ASSIGNMENT:
The entries are to be reproduced word for word, with all images left out.

EXTRACTED RECORDS:
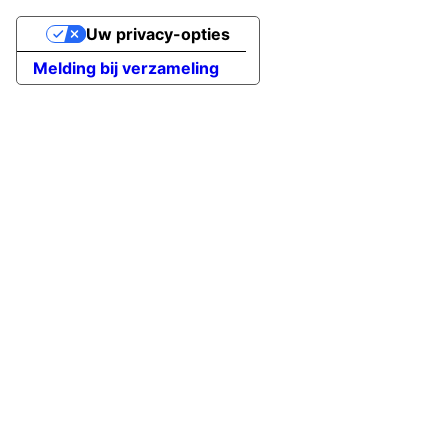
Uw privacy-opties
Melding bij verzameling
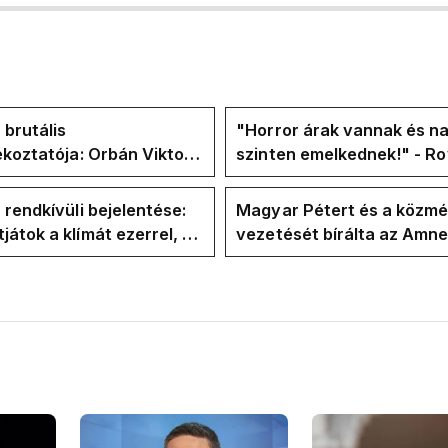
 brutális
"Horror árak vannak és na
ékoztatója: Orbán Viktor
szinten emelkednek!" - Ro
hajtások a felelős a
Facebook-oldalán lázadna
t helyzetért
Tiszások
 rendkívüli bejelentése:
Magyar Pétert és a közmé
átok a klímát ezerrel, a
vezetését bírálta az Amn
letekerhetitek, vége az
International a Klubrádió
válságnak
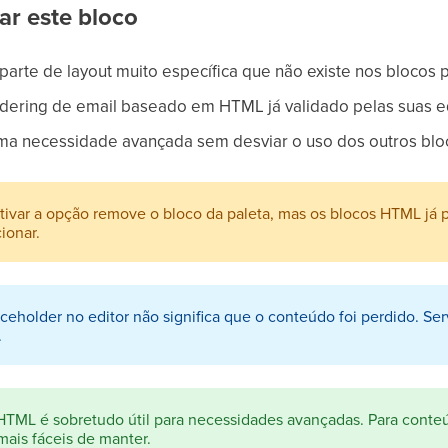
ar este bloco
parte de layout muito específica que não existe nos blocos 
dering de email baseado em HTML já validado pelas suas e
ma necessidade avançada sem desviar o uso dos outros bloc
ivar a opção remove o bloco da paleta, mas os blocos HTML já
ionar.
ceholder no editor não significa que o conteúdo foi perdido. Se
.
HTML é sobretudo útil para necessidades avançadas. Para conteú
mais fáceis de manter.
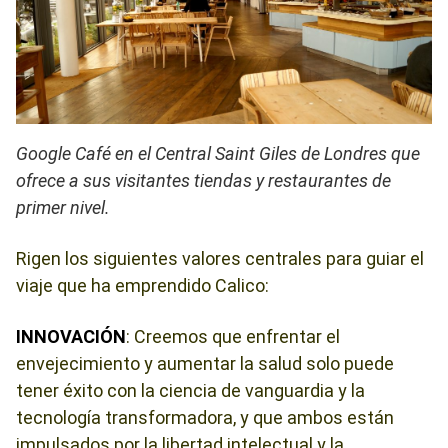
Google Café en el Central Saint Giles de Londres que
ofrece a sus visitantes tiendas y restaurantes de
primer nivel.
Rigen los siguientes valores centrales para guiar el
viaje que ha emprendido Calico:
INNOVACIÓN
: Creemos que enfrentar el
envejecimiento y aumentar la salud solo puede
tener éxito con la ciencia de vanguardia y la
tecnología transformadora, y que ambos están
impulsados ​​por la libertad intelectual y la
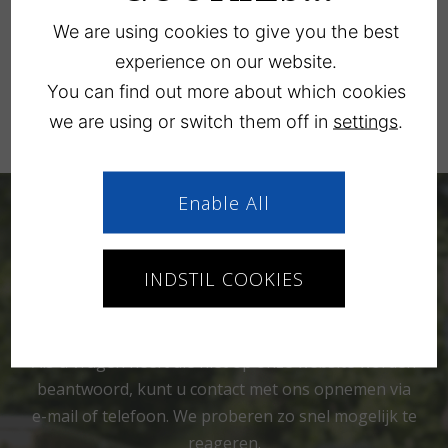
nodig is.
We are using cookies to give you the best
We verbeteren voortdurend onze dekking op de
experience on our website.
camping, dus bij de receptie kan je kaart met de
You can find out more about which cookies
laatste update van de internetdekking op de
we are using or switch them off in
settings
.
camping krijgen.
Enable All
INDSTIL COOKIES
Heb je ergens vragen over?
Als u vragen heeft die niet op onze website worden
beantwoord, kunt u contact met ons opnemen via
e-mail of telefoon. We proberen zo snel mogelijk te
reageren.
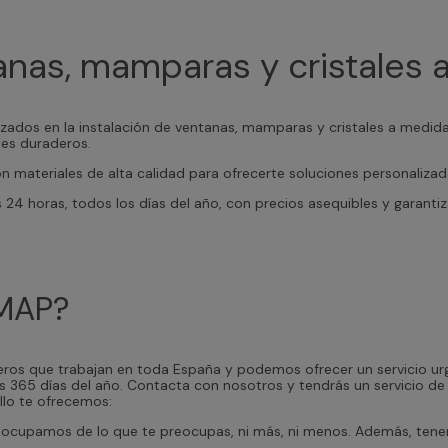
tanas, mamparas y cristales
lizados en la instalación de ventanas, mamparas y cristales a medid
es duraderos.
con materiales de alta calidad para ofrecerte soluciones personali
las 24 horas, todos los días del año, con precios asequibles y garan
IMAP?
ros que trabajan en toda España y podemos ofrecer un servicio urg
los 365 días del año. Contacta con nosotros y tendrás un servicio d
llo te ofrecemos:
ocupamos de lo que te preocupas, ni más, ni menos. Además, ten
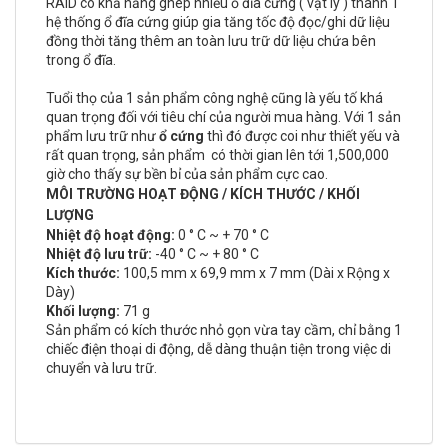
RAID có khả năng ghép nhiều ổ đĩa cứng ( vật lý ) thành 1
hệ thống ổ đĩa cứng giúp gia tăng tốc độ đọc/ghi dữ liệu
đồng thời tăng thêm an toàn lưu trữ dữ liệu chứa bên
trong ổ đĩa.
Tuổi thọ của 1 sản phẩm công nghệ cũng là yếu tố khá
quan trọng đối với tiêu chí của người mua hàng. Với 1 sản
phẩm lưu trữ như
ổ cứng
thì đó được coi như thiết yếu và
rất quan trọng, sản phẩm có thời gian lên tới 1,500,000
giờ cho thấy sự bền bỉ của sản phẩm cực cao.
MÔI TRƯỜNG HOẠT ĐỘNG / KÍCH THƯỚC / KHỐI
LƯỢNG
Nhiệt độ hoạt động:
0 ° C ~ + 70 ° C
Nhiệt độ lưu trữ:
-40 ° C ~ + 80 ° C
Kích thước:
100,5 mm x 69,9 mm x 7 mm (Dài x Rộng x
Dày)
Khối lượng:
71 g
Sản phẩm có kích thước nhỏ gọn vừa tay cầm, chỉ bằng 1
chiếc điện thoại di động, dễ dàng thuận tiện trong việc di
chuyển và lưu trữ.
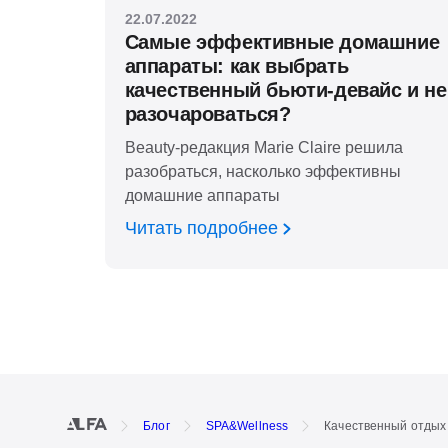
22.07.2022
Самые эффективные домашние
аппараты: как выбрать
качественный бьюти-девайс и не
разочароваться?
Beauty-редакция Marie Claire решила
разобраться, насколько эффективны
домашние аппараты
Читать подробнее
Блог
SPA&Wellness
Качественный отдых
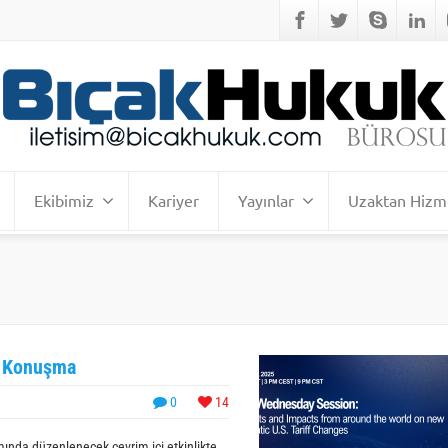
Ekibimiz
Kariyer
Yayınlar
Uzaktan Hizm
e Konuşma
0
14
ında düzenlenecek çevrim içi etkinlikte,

WRITTEN RESPONSE:
Uw privacy-opties
Melding bij verzameling
 brutális
"Horror árak vannak és na
ékoztatója: Orbán Viktor
szinten emelkednek!" - Ro
hajtások a felelős a
Facebook-oldalán lázadna
t helyzetért
Tiszások
 rendkívüli bejelentése:
Magyar Pétert és a közmé
átok a klímát ezerrel, a
vezetését bírálta az Amn
letekerhetitek, vége az
International a Klubrádió
válságnak
ar este bloco
parte de layout muito específica que não existe nos blocos 
dering de email baseado em HTML já validado pelas suas e
ma necessidade avançada sem desviar o uso dos outros bloc
ivar a opção remove o bloco da paleta, mas os blocos HTML já
ionar.
ceholder no editor não significa que o conteúdo foi perdido. Se
.
HTML é sobretudo útil para necessidades avançadas. Para conteú
mais fáceis de manter.
Google Café en el Central Saint Giles de Londres que
ofrece a sus visitantes tiendas y restaurantes de
primer nivel.
Rigen los siguientes valores centrales para guiar el
viaje que ha emprendido Calico:
INNOVACIÓN
: Creemos que enfrentar el
envejecimiento y aumentar la salud solo puede
tener éxito con la ciencia de vanguardia y la
tecnología transformadora, y que ambos están
impulsados ​​por la libertad intelectual y la
nodig is.
We are using cookies to give you the best
We verbeteren voortdurend onze dekking op de
experience on our website.
camping, dus bij de receptie kan je kaart met de
You can find out more about which cookies
laatste update van de internetdekking op de
we are using or switch them off in
settings
.
camping krijgen.
Enable All
INDSTIL COOKIES
Heb je ergens vragen over?
Als u vragen heeft die niet op onze website worden
beantwoord, kunt u contact met ons opnemen via
e-mail of telefoon. We proberen zo snel mogelijk te
reageren.
tanas, mamparas y cristales
lizados en la instalación de ventanas, mamparas y cristales a medid
es duraderos.
con materiales de alta calidad para ofrecerte soluciones personali
las 24 horas, todos los días del año, con precios asequibles y garan
IMAP?
ros que trabajan en toda España y podemos ofrecer un servicio urg
los 365 días del año. Contacta con nosotros y tendrás un servicio d
llo te ofrecemos:
ocupamos de lo que te preocupas, ni más, ni menos. Además, ten
RAID có khả năng ghép nhiều ổ đĩa cứng ( vật lý ) thành 1
hệ thống ổ đĩa cứng giúp gia tăng tốc độ đọc/ghi dữ liệu
đồng thời tăng thêm an toàn lưu trữ dữ liệu chứa bên
trong ổ đĩa.
Tuổi thọ của 1 sản phẩm công nghệ cũng là yếu tố khá
quan trọng đối với tiêu chí của người mua hàng. Với 1 sản
phẩm lưu trữ như
ổ cứng
thì đó được coi như thiết yếu và
rất quan trọng, sản phẩm có thời gian lên tới 1,500,000
giờ cho thấy sự bền bỉ của sản phẩm cực cao.
MÔI TRƯỜNG HOẠT ĐỘNG / KÍCH THƯỚC / KHỐI
LƯỢNG
Nhiệt độ hoạt động:
0 ° C ~ + 70 ° C
Nhiệt độ lưu trữ:
-40 ° C ~ + 80 ° C
Kích thước:
100,5 mm x 69,9 mm x 7 mm (Dài x Rộng x
Dày)
Khối lượng:
71 g
Sản phẩm có kích thước nhỏ gọn vừa tay cầm, chỉ bằng 1
chiếc điện thoại di động, dễ dàng thuận tiện trong việc di
chuyển và lưu trữ.
22.07.2022
Самые эффективные домашние
аппараты: как выбрать
качественный бьюти-девайс и не
разочароваться?
Beauty-редакция Marie Claire решила
разобраться, насколько эффективны
домашние аппараты
Читать подробнее
Блог
SPA&Wellness
Качественный отдых
Ekibimiz
Kariyer
Yayınlar
Uzaktan Hizm
e Konuşma
0
14
ında düzenlenecek çevrim içi etkinlikte,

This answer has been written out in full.